◆ TASK STATEMENT: For the data that follows, print the line with "clients de la nouvelle loca", the line with "pesar distintos materiales", and all lines between them, exactly as they stand. Omit pictures and add nothing.

*** ENTRIES SUPPLIED Section Begins ***

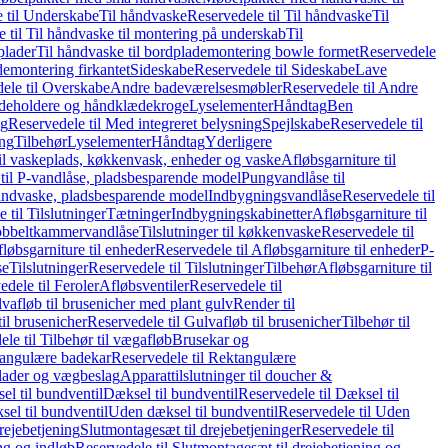
 til Underskabe
Til håndvaske
Reservedele til Til håndvaske
Til
 til Til håndvaske til montering på underskab
Til
plader
Til håndvaske til bordplademontering bowle formet
Reservedele
demontering firkantet
Sideskabe
Reservedele til Sideskabe
Lave
ele til Overskabe
Andre badeværelsesmøbler
Reservedele til Andre
eholdere og håndklædekroge
Lyselementer
Håndtag
Ben
ng
Reservedele til Med integreret belysning
Spejlskabe
Reservedele til
ing
Tilbehør
Lyselementer
Håndtag
Yderligere
til vaskeplads, køkkenvask, enheder og vaske
Afløbsgarniture til
til P-vandlåse, pladsbesparende model
Pungvandlåse til
håndvaske, pladsbesparende model
Indbygningsvandlåse
Reservedele til
 til Tilslutninger
Tætninger
Indbygningskabinetter
Afløbsgarniture til
Dobbeltkammervandlåse
Tilslutninger til køkkenvaske
Reservedele til
løbsgarniture til enheder
Reservedele til Afløbsgarniture til enheder
P-
se
Tilslutninger
Reservedele til Tilslutninger
Tilbehør
Afløbsgarniture til
edele til Feroler
Afløbsventiler
Reservedele til
lvafløb til brusenicher med plant gulv
Render til
il brusenicher
Reservedele til Gulvafløb til brusenicher
Tilbehør til
le til Tilbehør til vægafløb
Brusekar og
angulære badekar
Reservedele til Rektangulære
plader og vægbeslag
Apparattilslutninger til doucher &
el til bundventil
Dæksel til bundventil
Reservedele til Dæksel til
el til bundventil
Uden dæksel til bundventil
Reservedele til Uden
rejebetjening
Slutmontagesæt til drejebetjeninger
Reservedele til
ng og indløb
Reservedele til Slutmontagesæt til drejebetjening og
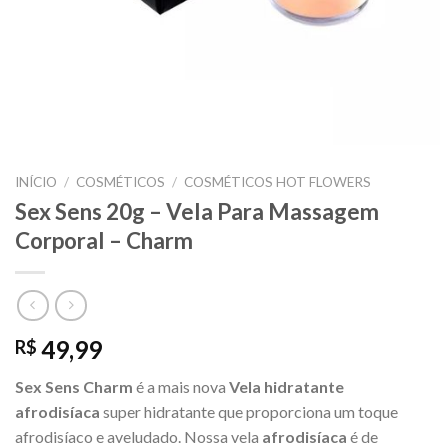
INÍCIO
/
COSMÉTICOS
/
COSMÉTICOS HOT FLOWERS
Sex Sens 20g – Vela Para Massagem
Corporal – Charm
49,99
R$
Sex Sens Charm
é a mais nova
Vela hidratante
afrodisíaca
super hidratante que proporciona um toque
afrodisíaco e aveludado. Nossa vela
afrodisíaca
é de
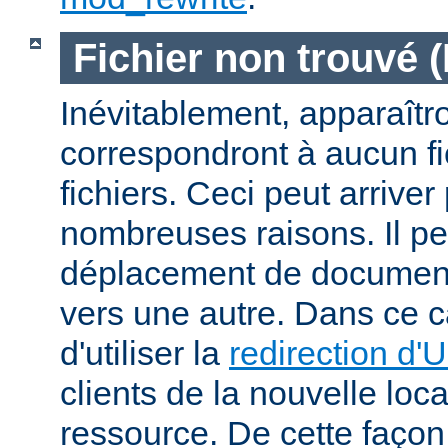
Fichier non trouvé 
Inévitablement, apparaîtr
correspondront à aucun f
fichiers. Ceci peut arriver
nombreuses raisons. Il peu
déplacement de documents
vers une autre. Dans ce c
d'utiliser la
redirection d'
clients de la nouvelle loca
ressource. De cette façon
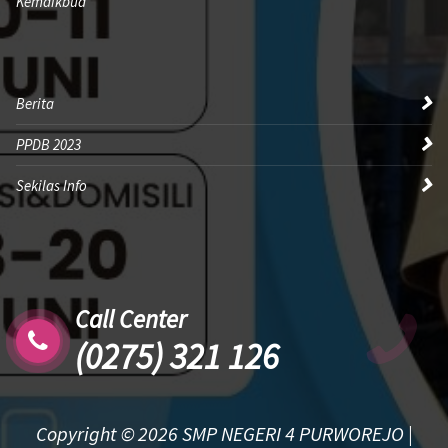
Kemdikbud
Berita
PPDB 2023
Sekilas Info
Call Center
(0275) 321 126
Copyright © 2026 SMP NEGERI 4 PURWOREJO |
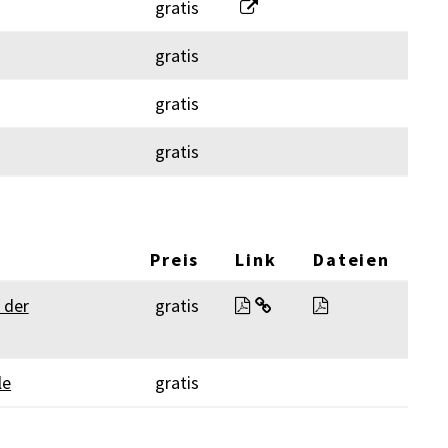
Adressänderung
gratis
gratis
gratis
gratis
Preis
Link
Dateien
Benützung der Parkplätze
06_Weisung Par
 der
gratis
le
gratis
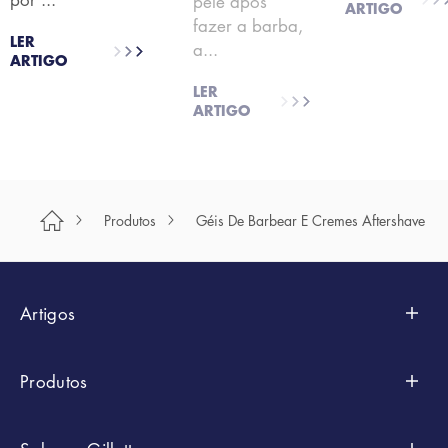
pele após
ARTIGO
fazer a barba,
LER
a...
ARTIGO
LER
ARTIGO
Produtos
Géis De Barbear E Cremes Aftershave
Artigos
Styling
Produtos
Sugestões De Poupança
Por Marcas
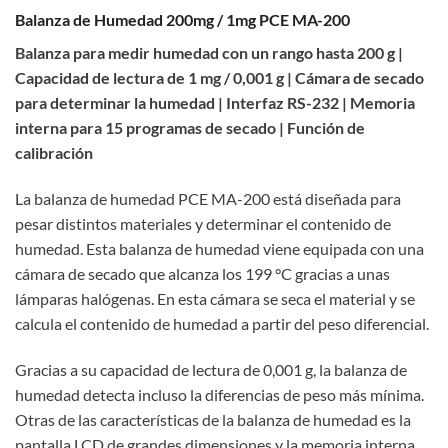
Balanza de Humedad 200mg / 1mg PCE MA-200
Balanza para medir humedad con un rango hasta 200 g |
Capacidad de lectura de 1 mg / 0,001 g | Cámara de secado
para determinar la humedad | Interfaz RS-232 | Memoria
interna para 15 programas de secado | Función de
calibración
La balanza de humedad PCE MA-200 está diseñada para
pesar distintos materiales y determinar el contenido de
humedad. Esta balanza de humedad viene equipada con una
cámara de secado que alcanza los 199 °C gracias a unas
lámparas halógenas. En esta cámara se seca el material y se
calcula el contenido de humedad a partir del peso diferencial.
Gracias a su capacidad de lectura de 0,001 g, la balanza de
humedad detecta incluso la diferencias de peso más mínima.
Otras de las características de la balanza de humedad es la
pantalla LCD de grandes dimensiones y la memoria interna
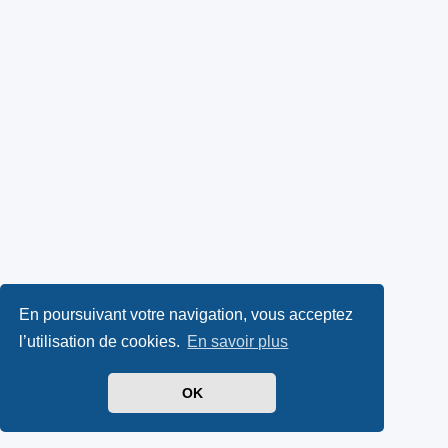
En poursuivant votre navigation, vous acceptez
l’utilisation de cookies.
En savoir plus
OK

*** ENTRIES SUPPLIED Section Ends ***

◆ TASK SOLUTION:
clients de la nouvelle loca
ressource. De cette façon
Kemdikbud
Berita
PPDB 2023
Sekilas Info
Call Center
(0275) 321 126
Copyright © 2026 SMP NEGERI 4 PURWOREJO |
Adressänderung
gratis
gratis
gratis
gratis
Preis
Link
Dateien
Benützung der Parkplätze
06_Weisung Par
 der
gratis
le
gratis
pele após
ARTIGO
fazer a barba,
LER
a...
ARTIGO
LER
ARTIGO
Produtos
Géis De Barbear E Cremes Aftershave
Artigos
Styling
Produtos
Sugestões De Poupança
Por Marcas
Balanza de Humedad 200mg / 1mg PCE MA-200
Balanza para medir humedad con un rango hasta 200 g |
Capacidad de lectura de 1 mg / 0,001 g | Cámara de secado
para determinar la humedad | Interfaz RS-232 | Memoria
interna para 15 programas de secado | Función de
calibración
La balanza de humedad PCE MA-200 está diseñada para
pesar distintos materiales y determinar el contenido de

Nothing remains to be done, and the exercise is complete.